In my opinion, there is no city on earth as architecturally spectacular and beautiful as Paris. Her beloved monuments, buildings, and angular streets are a living work of art that never ceases to inspire the imagination. Much of Paris’ amazing beauty can be credited to the genius work of Georges-Eugène Haussmann, Paris’ city planner who was hand selected by Napoleon III to carry out a massive renovation of Paris between between 1853 and 1870. Haussmann’s renovation of Paris as it was commonly called transformed the city with its grand boulevards, elaborate parks and magnificent public works.
Although other European cities tried to imitate Haussmann’s work, no other city compares especially in regards to Haussmann’s grand boulevards that cut across the city in perfect lines and angles.

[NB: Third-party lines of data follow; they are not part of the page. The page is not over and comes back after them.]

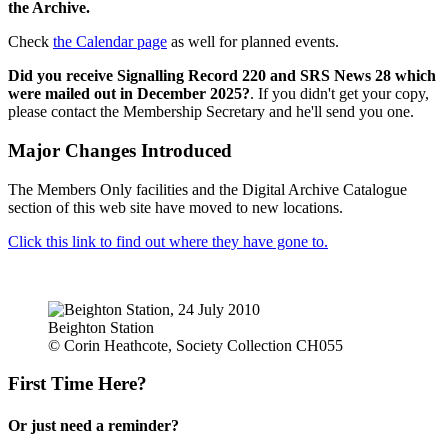
the Archive.
Check
the Calendar page
as well for planned events.
Did you receive Signalling Record 220 and SRS News 28 which
were mailed out in December 2025?
. If you didn't get your copy,
please contact the Membership Secretary and he'll send you one.
Major Changes Introduced
The Members Only facilities and the Digital Archive Catalogue
section of this web site have moved to new locations.
Click this link to find out where they have gone to.
Beighton Station
© Corin Heathcote, Society Collection CH055
First Time Here?
Or just need a reminder?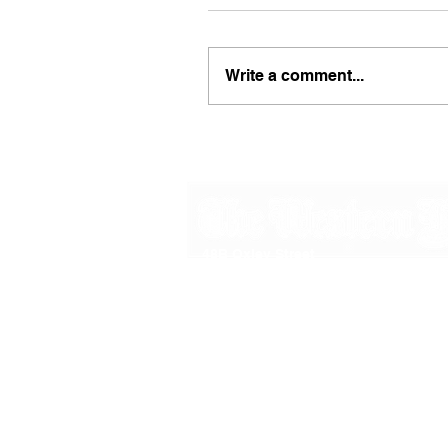
Write a comment...
48B Oxley Street
Bourke
New South Wales Australia
(02) 6872 2333
Copyright © 2026 The Western Herald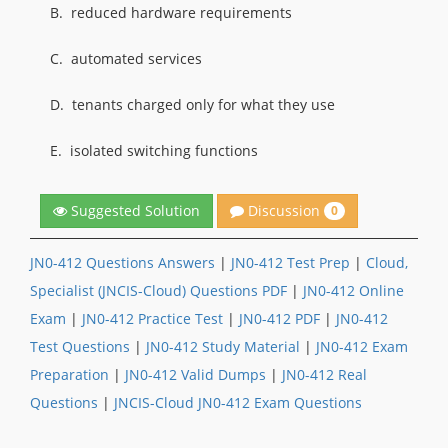
B.
reduced hardware requirements
C.
automated services
D.
tenants charged only for what they use
E.
isolated switching functions
Discussion
Suggested Solution
0
JN0-412 Questions Answers
|
JN0-412 Test Prep
|
Cloud,
Specialist (JNCIS-Cloud) Questions PDF
|
JN0-412 Online
Exam
|
JN0-412 Practice Test
|
JN0-412 PDF
|
JN0-412
Test Questions
|
JN0-412 Study Material
|
JN0-412 Exam
Preparation
|
JN0-412 Valid Dumps
|
JN0-412 Real
Questions
|
JNCIS-Cloud JN0-412 Exam Questions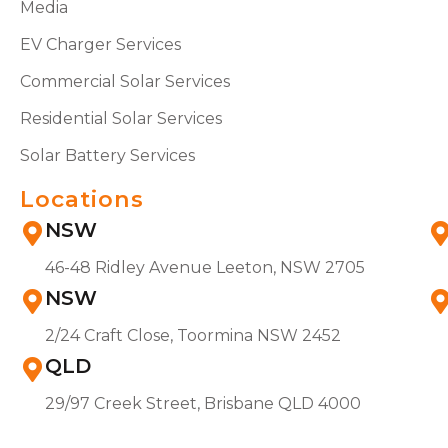
Media
EV Charger Services
Commercial Solar Services
Residential Solar Services
Solar Battery Services
Locations
NSW
46-48 Ridley Avenue Leeton, NSW 2705
NSW
2/24 Craft Close, Toormina NSW 2452
QLD
29/97 Creek Street, Brisbane QLD 4000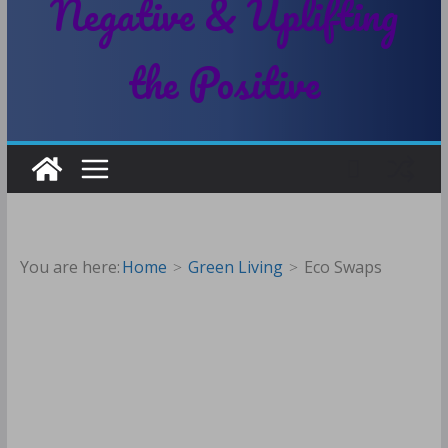
Negative & Uplifting
the Positive
You are here:
Home
Green Living
Eco Swaps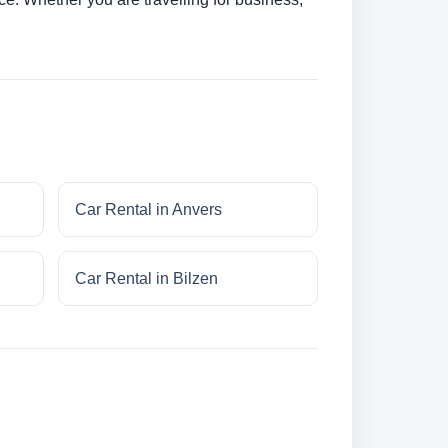
Car Rental in Anvers
Car Rental in Bilzen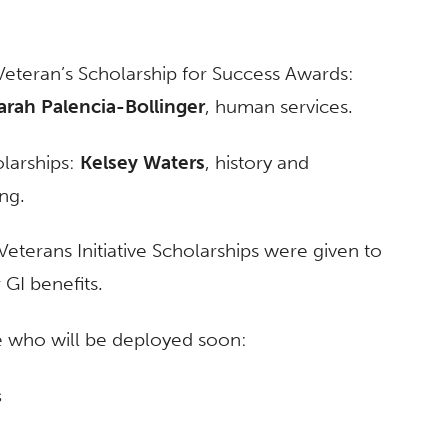
Veteran’s Scholarship for Success Awards:
arah Palencia-Bollinger
, human services.
larships:
Kelsey Waters
, history and
ng.
eterans Initiative Scholarships were given to
GI benefits.
se who will be deployed soon:
s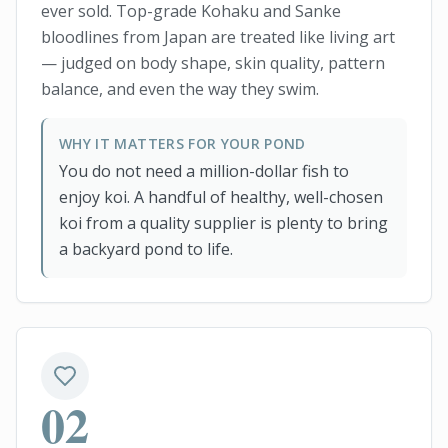
ever sold. Top-grade Kohaku and Sanke
bloodlines from Japan are treated like living art
— judged on body shape, skin quality, pattern
balance, and even the way they swim.
WHY IT MATTERS FOR YOUR POND
You do not need a million-dollar fish to
enjoy koi. A handful of healthy, well-chosen
koi from a quality supplier is plenty to bring
a backyard pond to life.
02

Here are some of my favorite angles of Parisian streets.
How incredible was it that I got to live and study in Paris back in 1993! In my heart, I will always have Paris.
This post was inspired by the Weekly Photo Challenge: Angular. To see more entries, click here.
Reblogged this on Jessica A Bruno (waybeyondfedup).
Paris is on my list of places to visit. I can actually catch a bus there from here in Cardiff. Thanks for inspiring me further with your photos.
Paris nestles deep in the heart of anyone who has ever spent time there. There are things about Paris that annoy the hell out of me, but if I were offered the opportunity to live there, I’d jump at it! I try not to repeat destinations, but I find myself going back again and again to this magical city.
I love these photos!! Exactly how I remember Paris 🙂
It’s been a long time since I have been there, but it is still one of my favorite cities. Wonderful, lovely photos, and inspires me to take more city, angular photos, too!
I agree. There’s no other city as photogenic as Paris. I could spend all my time taking photos there.
Thank you! Merci beaucoup!
I love, love, love the bubble shots, Nicole. Great angles.
I agree that Paris is the most beautiful city in the world. Thank you Napoleon, Napoleon III and Haussmann. Of course they destroyed many houses and slums filled with poor Parisians to do it…quite controversial at the time. Paris was a filthy, stinking mess before they transformed it.
Only saw Paris streets from the air and the airport which is such a shame but I enjoyed touring via your wonderful photos.
In the 1960s, some of the best young Afrikaans writers lived in the garrets of Montmartre and wrote vibrant prose in my mother tongue (Afrikaans, spoken in South Africa, descended originally from 17th century Dutch). I’ve always wanted to experience Paris – at least I have your beautiful photos.
Paris is awesome indeed, I am happy to live relatively near to it.
Lucky you! Where do you live? I love Paris. 🙂
The Netherlands! 3,5 hours away by high speed train
Oh lucky you! 🙂
Reblogged this on jetjunkie and commented:
If you have ever thought of going to Paris and most of us have….. then indulge in this fantastic literature and understand the hidden beauties of “the city of life”.
Thanks for the reblog! I appreciate it!
Nicole, I haven’t been Paris for a long time, but I’ve been in France twice this year, which was great. Lovely photos!
Thanks Janet! Lucky you to have been to France twice! My french is very rusty these days. 🙂
Fantastic photos,Nicole. Love the architecture. 🙂
Thanks Sylvia! Finally getting back into the swing of things. Just got home yesterday from Bolivia and very very tired.
Such a beautiful perspective on Paris. It is wonderful to view through your gifted eye
Thank you Lisa! Appreciate the compliment! 🙂
da fisheye’ shotz are way kewl 🙂
I’ve just started writing about my own trip to Paris, http://www.littleleightree.co.uk/
Have to admit one of my greatest loves is the terrace windows/ architecture on every street!
Thanks for sharing! I will take a look!